● **EXERCISE GOAL**: Find the string "solari" in the material. Copy every line that has it.

● **MATERIAL FOR THE TASK**:
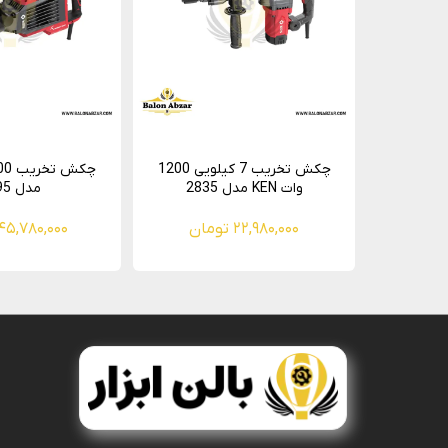
چکش تخریب 7 کیلویی 1200
وات KEN مدل 2835
مدل 2895
۲۲,۹۸۰,۰۰۰ تومان
۴۵,۷۸۰,۰۰۰ تومان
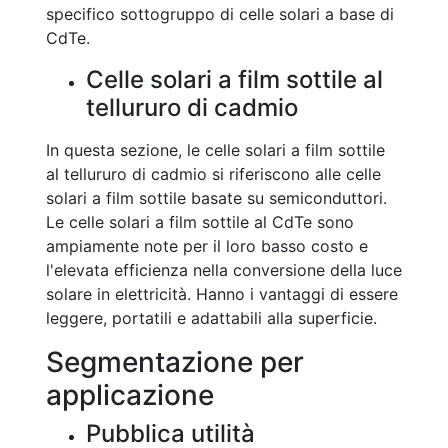
specifico sottogruppo di celle solari a base di
CdTe.
Celle solari a film sottile al
tellururo di cadmio
In questa sezione, le celle solari a film sottile
al tellururo di cadmio si riferiscono alle celle
solari a film sottile basate su semiconduttori.
Le celle solari a film sottile al CdTe sono
ampiamente note per il loro basso costo e
l'elevata efficienza nella conversione della luce
solare in elettricità. Hanno i vantaggi di essere
leggere, portatili e adattabili alla superficie.
Segmentazione per
applicazione
Pubblica utilità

● **YOUR RESPONSE**:
specifico sottogruppo di celle solari a base di
Celle solari a film sottile al
In questa sezione, le celle solari a film sottile
solari a film sottile basate su semiconduttori.
Le celle solari a film sottile al CdTe sono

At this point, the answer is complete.